- TASK TO CARRY OUT -
Across all the records below, count the lines that hold "Roederer". State only that figure.

::: MATERIAL PROVIDED :::

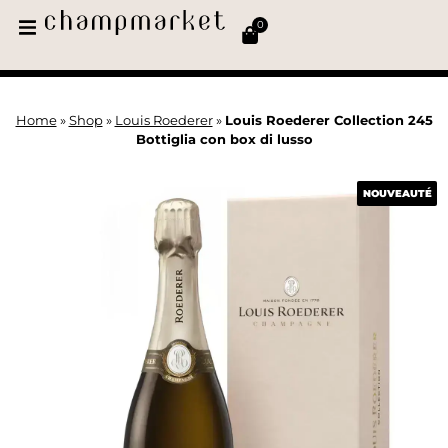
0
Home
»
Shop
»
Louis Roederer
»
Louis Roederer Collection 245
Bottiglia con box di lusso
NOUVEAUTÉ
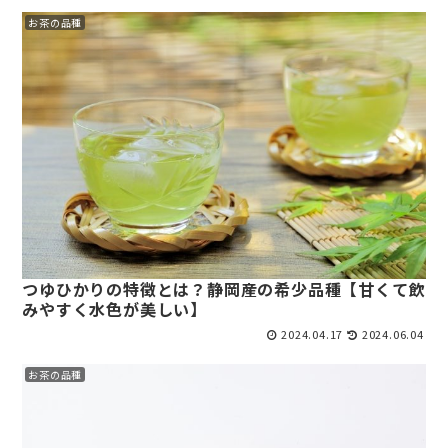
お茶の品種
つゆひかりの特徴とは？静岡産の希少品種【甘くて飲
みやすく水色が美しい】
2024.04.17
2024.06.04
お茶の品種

:::
::: MATERIAL PROVIDED :::

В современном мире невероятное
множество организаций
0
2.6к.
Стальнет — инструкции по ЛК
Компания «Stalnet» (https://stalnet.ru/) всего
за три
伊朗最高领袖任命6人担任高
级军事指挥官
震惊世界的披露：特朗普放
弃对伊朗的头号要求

:::

- ANSWER -
2